### [Page-level text extractions]
* * * * * * *

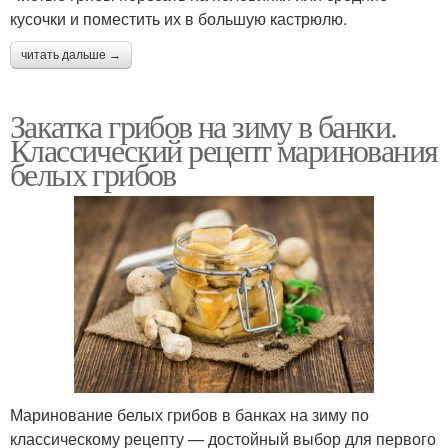
кусочки и поместить их в большую кастрюлю.
читать дальше →
Закатка грибов на зиму в банки.
Классический рецепт маринования
белых грибов
Маринование белых грибов в банках на зиму по
классическому рецепту — достойный выбор для первого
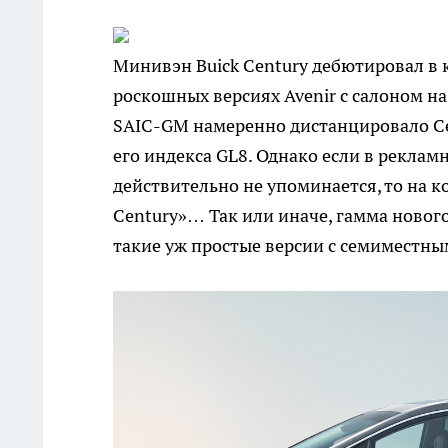
Минивэн Buick Century дебютировал в к
роскошных версиях Avenir с салоном на
SAIC-GM намеренно дистанцировало Ce
его индекса GL8. Однако если в реклам
действительно не упоминается, то на 
Century»… Так или иначе, гамма нового
такие уж простые версии с семиместны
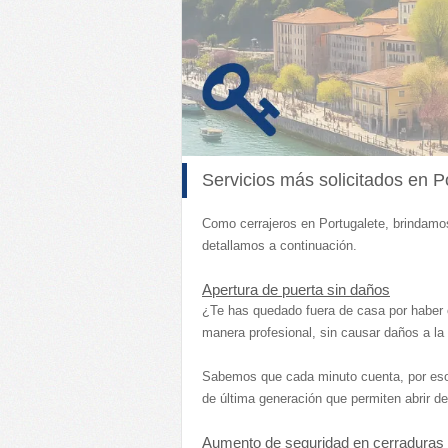
Servicios más solicitados en P
Como cerrajeros en Portugalete, brindam
detallamos a continuación.
Apertura de puerta sin daños
¿Te has quedado fuera de casa por haber o
manera profesional, sin causar daños a la 
Sabemos que cada minuto cuenta, por es
de última generación que permiten abrir d
Aumento de seguridad en cerraduras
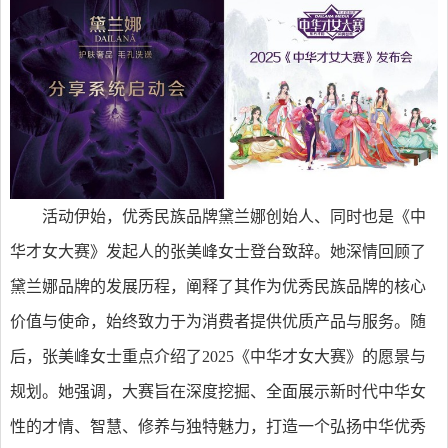
活动伊始，优秀民族品牌黛兰娜创始人、同时也是《中
华才女大赛》发起人的张美峰女士登台致辞。她深情回顾了
黛兰娜品牌的发展历程，阐释了其作为优秀民族品牌的核心
价值与使命，始终致力于为消费者提供优质产品与服务。随
后，张美峰女士重点介绍了2025《中华才女大赛》的愿景与
规划。她强调，大赛旨在深度挖掘、全面展示新时代中华女
性的才情、智慧、修养与独特魅力，打造一个弘扬中华优秀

* * * * * * *

Could you output all of the entries above exactly? Leave the pictures out.

кусочки и поместить их в большую кастрюлю.
читать дальше →
Закатка грибов на зиму в банки.
Классический рецепт маринования
белых грибов
Маринование белых грибов в банках на зиму по
классическому рецепту — достойный выбор для первого
Минивэн Buick Century дебютировал в к
роскошных версиях Avenir с салоном на
SAIC-GM намеренно дистанцировало Ce
его индекса GL8. Однако если в реклам
действительно не упоминается, то на 
Century»… Так или иначе, гамма нового
такие уж простые версии с семиместны
Servicios más solicitados en P
Como cerrajeros en Portugalete, brindam
detallamos a continuación.
Apertura de puerta sin daños
¿Te has quedado fuera de casa por haber o
manera profesional, sin causar daños a la 
Sabemos que cada minuto cuenta, por es
de última generación que permiten abrir d
Aumento de seguridad en cerraduras
活动伊始，优秀民族品牌黛兰娜创始人、同时也是《中
华才女大赛》发起人的张美峰女士登台致辞。她深情回顾了
黛兰娜品牌的发展历程，阐释了其作为优秀民族品牌的核心
价值与使命，始终致力于为消费者提供优质产品与服务。随
后，张美峰女士重点介绍了2025《中华才女大赛》的愿景与
规划。她强调，大赛旨在深度挖掘、全面展示新时代中华女
性的才情、智慧、修养与独特魅力，打造一个弘扬中华优秀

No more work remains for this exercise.